Ah, Ireland, the land of leprechauns, rainbows and lucky charms, as one with the wild claim of 0.001 percent Irish ancestry might say.
Like any group of people, the Irish certainly do have their fair share of stereotypes but the question is, what merit do they have? Are we really all a bunch of farmers who only hang out with sheep?
Let’s go through some classic paddy-isms and see if they hold true.
- We all drink tea and have biscuits religiously: If you’re Irish, you know that everytime you set foot in your grandmother’s kitchen you’ll be met with a truck-load of tea and she’ll have already said, “will you not have a biscuit?”
- We’re all rainbow-loving little green people: False, but we’re craic-loving and green after a long night out though!
- The Irish only really sing about going home, how much they love home, or a girl: Very true, but the mountains of Mourne really are so lovely. Oh, how I miss them so.

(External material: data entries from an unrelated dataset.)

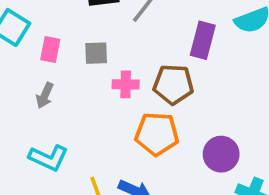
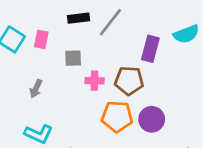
pink rectangle: (50, 49) -> (41, 39), moved
purple circle: (221, 154) -> (152, 119), moved

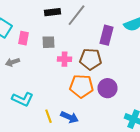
pink rectangle: (41, 39) -> (24, 38), moved
gray arrow: (36, 89) -> (12, 62), moved, turned 48

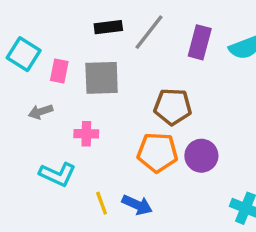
purple rectangle: (106, 35) -> (200, 42), moved
gray square: (48, 42) -> (102, 78), size x1.6
pink cross: (64, 59) -> (86, 134), moved

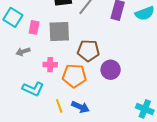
brown pentagon: (173, 107) -> (88, 51), moved
orange pentagon: (157, 152) -> (74, 76), moved
purple circle: (201, 156) -> (111, 70), moved

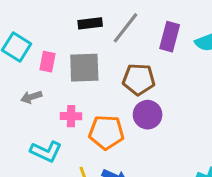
brown pentagon: (88, 51) -> (139, 79), moved
purple circle: (111, 70) -> (148, 115), moved

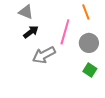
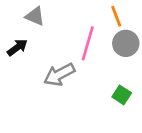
black arrow: (31, 32) -> (17, 47), moved
gray circle: (89, 43) -> (126, 43), moved

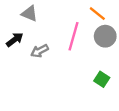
orange line: (116, 16) -> (97, 14), turned -30
gray arrow: (59, 75) -> (40, 51), moved, size x0.7

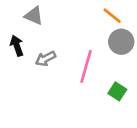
pink line: (74, 36) -> (86, 67), moved
black arrow: (15, 40) -> (17, 46), turned -72

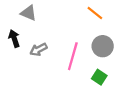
gray circle: (121, 42) -> (103, 46), moved

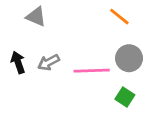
black arrow: (14, 38) -> (18, 62), moved
pink line: (73, 56) -> (92, 71), turned 72

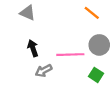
black arrow: (18, 62) -> (33, 48), moved
gray arrow: (49, 62) -> (44, 71), moved

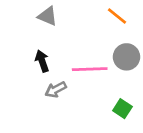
gray triangle: (28, 13) -> (48, 16), moved
green square: (96, 75) -> (122, 109), moved

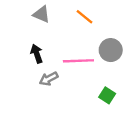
orange line: (117, 16) -> (84, 17), moved

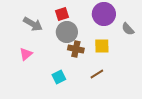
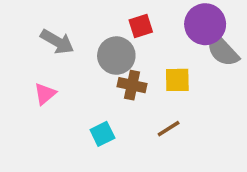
red square: (62, 14) -> (141, 26), moved
purple circle: (104, 14) -> (205, 24), moved
gray semicircle: (128, 29) -> (223, 50), size x1.5

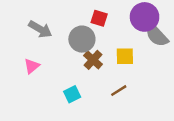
red square: (141, 26) -> (99, 18), turned 35
brown cross: (132, 85) -> (93, 60), turned 30

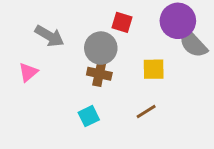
brown cross: (93, 60) -> (99, 74), moved, turned -30
pink triangle: (32, 66) -> (28, 72), moved

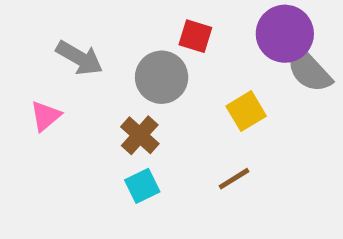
yellow square: (154, 69) -> (246, 111), turned -30
brown cross: (99, 74) -> (140, 135), moved, turned 30

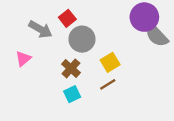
red square: (195, 36) -> (67, 18), moved, turned 35
yellow square: (246, 111) -> (110, 62), moved
brown line: (234, 179) -> (108, 84), moved

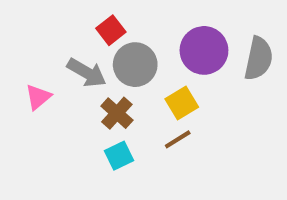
purple circle: (144, 17) -> (204, 50), moved
gray arrow: (40, 29) -> (87, 73), moved
gray semicircle: (157, 35) -> (259, 59), turned -125

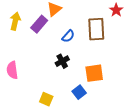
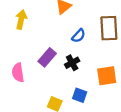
purple rectangle: (39, 24) -> (47, 57), moved
blue square: (79, 92) -> (80, 95), moved, turned -32

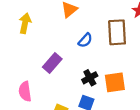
black cross: (72, 63) -> (90, 78), moved
pink semicircle: (18, 73) -> (25, 91), moved

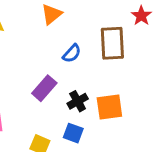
purple rectangle: (52, 63) -> (44, 88), moved

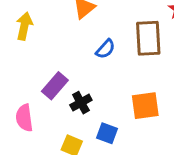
purple rectangle: (44, 88) -> (55, 86), moved
black cross: (78, 101) -> (81, 103), moved

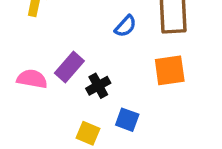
orange square: (145, 106) -> (170, 70), moved
pink semicircle: (24, 118) -> (32, 79), moved, turned 108

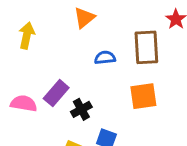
blue semicircle: (126, 26) -> (105, 58), turned -138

- Irish people live and breathe the drink: We like the odd drink here or there but do we live off the stuff? Only Guinness, but that’s because it’s a requirement in the Irish constitution.
- We worship potatoes religiously: They’re brilliant, but I’d say we leave the worshipping to Mr. Tayto nowadays.
- We secretly want to rule the world: We already rule the world, everyone else just lost the memo on that one.
- We hate England with a passion: Well that’s just silly, after 800 years of their meddling in Ireland how could we not like them? But, I do hope that (insert country here) beats them in the world cup!
- We’re always going on about a united Ireland: Any expert in math will tell you that 26+6=1.
- Feck this, feck that, I’m sure it’ll be grand: Well, it always is grand if you’re Irish. Except when you manage to upset your Mam, which in that case run for the hills.
- We’re the worst at giving directions: Now, if you go down this road for a wee bit and take a left, a right, then another right until you reach the ol’ fella with his unhappy sheep, you should be good to go. I forgot to mention that if you go past the old monkey puzzle tree with the donkey directing traffic you’d have gone too far there now.
Do you have any other stereotypes in mind?